Вечные напоминания о том, что я не способен сам придумать сюжет для своих произведений, заставили меня задаться этой задачей, и я написал трагедию "Мавританка" . Ею я имел в виду заставить замолчать упомянутых недоброжелателей моих и, наконец, завоевать себе место среди писателей-драматургов. Кроме того, я надеялся, что доход с этой пьесы в соединении с скопленной мной небольшой суммой из гонорара за "Мулата" доставит мне возможность еще раз съездить за границу и побывать не только опять в Италии, но и в Греции, и в Турции.
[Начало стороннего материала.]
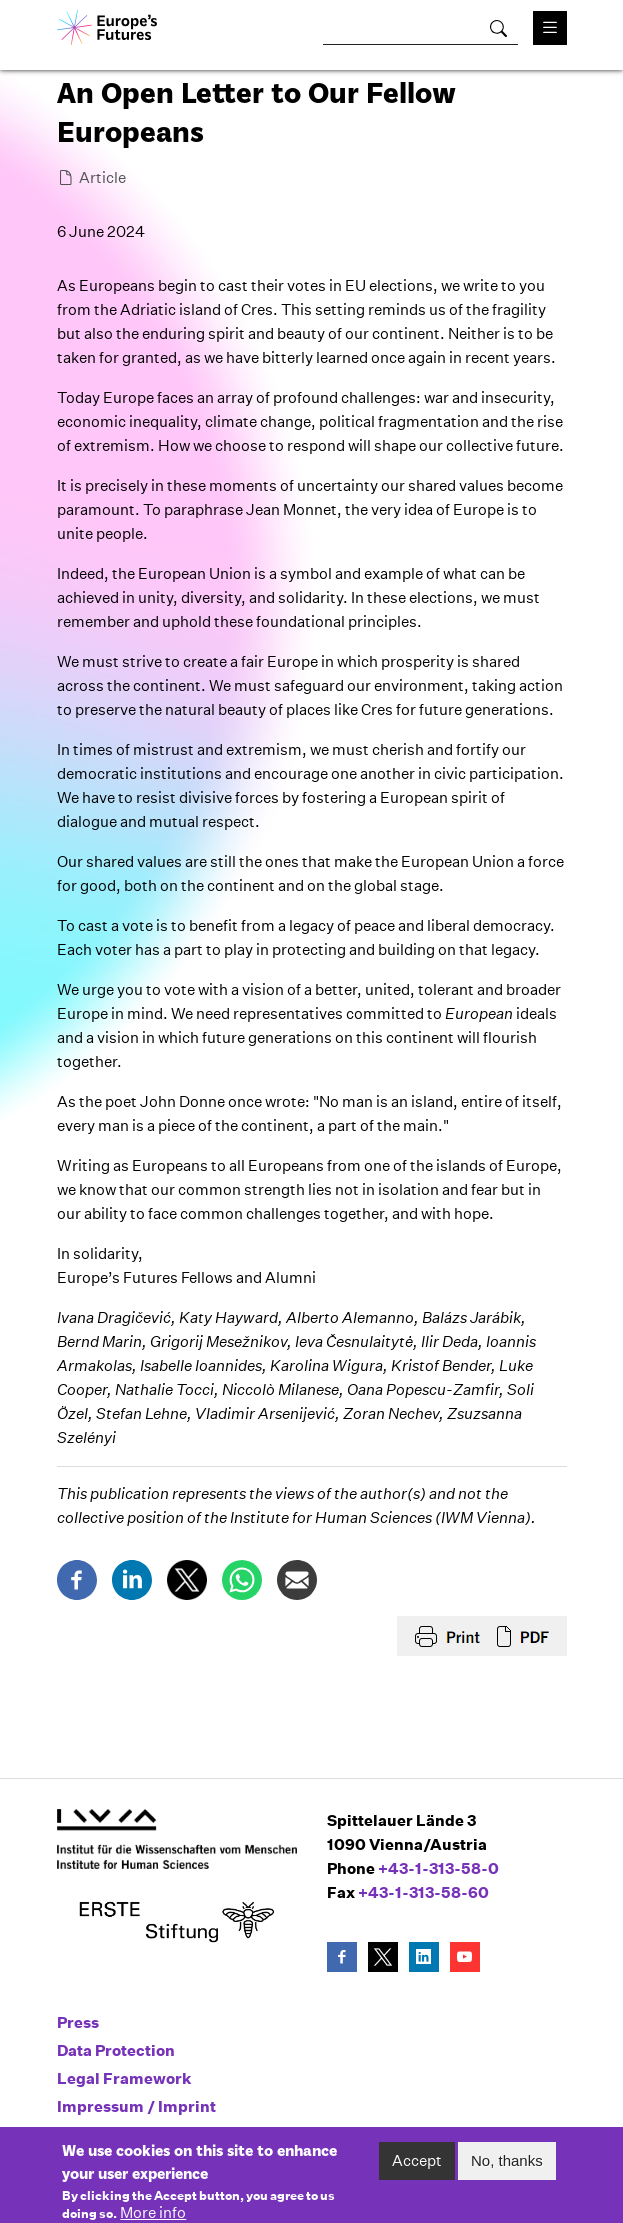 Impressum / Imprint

Мое первое путешествие имело ведь такие благие последствия для моего духовного развития -- это было признано всеми, да я и сам сознавал, что жизнь и природа -- лучшая школа для меня. Я сгорал от желания путешествовать, жаждал побольше узнать из великой книги природы, узнать побольше людей. Душой и сердцем я был еще совсем юн.
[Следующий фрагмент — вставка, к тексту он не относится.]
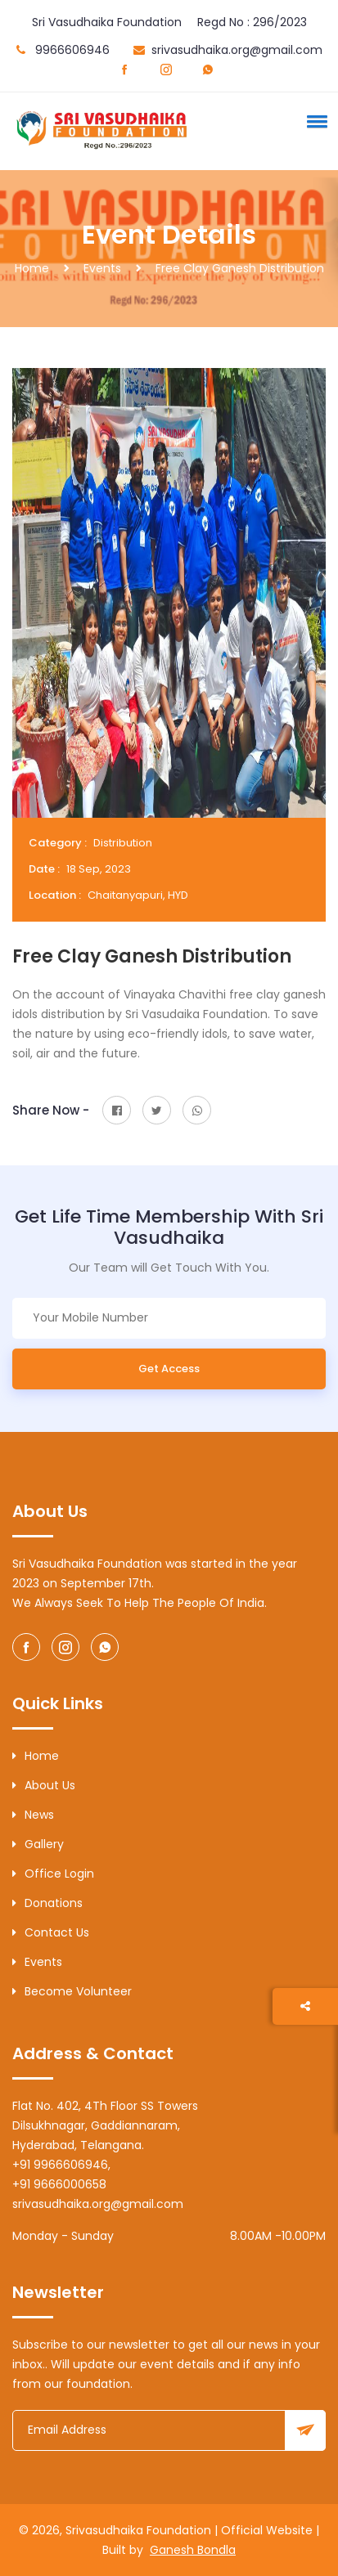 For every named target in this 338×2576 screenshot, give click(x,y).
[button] (314, 121)
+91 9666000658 (59, 2184)
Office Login (53, 1873)
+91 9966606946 (60, 2164)
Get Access (169, 1368)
Но Гейбергу, бывшему тогда директором-цензором, "Мавританка" не понравилась, он вообще не сочувствовал всей моей деятельности как драматурга. Жена же его, которой я предназначил главную роль, прямо отказалась участвовать в пьесе. Между тем я знал, что без ее участия пьеса не будет иметь успеха, публика не станет ходить смотреть ее, а тогда и прощай моя надежда на путешествие! Я и высказал все это г-же Гейберг, стараясь склонить ее переменить свое решение и не подозревая, что она поступала так из высших соображений; она отказала мне и не особенно деликатно. Я был глубоко уязвлен и не утерпел, чтобы не посетовать на нее в разговорах с разными лицами. Может быть, сетования эти были переданы иначе, а может быть, самый тот факт, что я осмелился сетовать на любимицу публики, показался Гейбергу таким преступлением, что он с тех пор в течение целого ряда лет (теперь, я надеюсь, дело обстоит иначе) оставался моим постоянным противником. Разумеется, он преследовал меня только в мелочах -- настоящим, достойным противником себе он меня ведь не признавал. Свое неудовольствие он дал мне почувствовать весьма скоро. Г-жа Гейберг, напротив, -- никогда. И если я здесь и высказал, что она однажды огорчила меня, то считаю своим долгом, во избежание каких-либо недоразумений, тут же высказать, что всегда относился к ней с живейшей симпатией, считал ее артисткой первой величины, которая могла бы стяжать себе европейскую известность, будь датский язык столь же распространен, как немецкий или французский. Впоследствии я научился ценить в ней и прекрасную, и благороднейшую женщину, относившуюся ко мне с сердечным участием. Но возвращусь к моему тогдашнему настроению. Несправедливое отношение ко мне и все передряги с пьесой так сильно подействовали на меня, что я чуть не захворал. Сил моих больше не было, я махнул рукой на свою пьесу и думал только об одном, как бы поскорее выбраться отсюда. Многие на моем месте действительно заболели бы или же разразились бы громами, -- последнее было бы умнее. Самое же лучшее было убраться отсюда, и все мои друзья советовали мне это.
"Соберитесь с духом и поскорее уезжайте от всех этих передряг!" -- писал мне из Нюсё Торвальдсен. "Уезжайте с Богом!" -- говорил мне один добрый друг, чувствовавший, как я страдаю. Эрстед и Коллин тоже укрепляли меня в моем намерении уехать, а Эленшлегер даже прислал мне прощальное напутствие в стихах. Перед отъездом молодые студенты и кое-кто из старейших друзей моих, в том числе издатель мой Рейцель, Йонас Коллин, Эленшлегер и Эрстед, дали мне прощальный обед. В сочувствии и сердечном расположении ко мне этих друзей я и нашел себе некоторое утешение -- мне не так уже грустно стало покидать родину.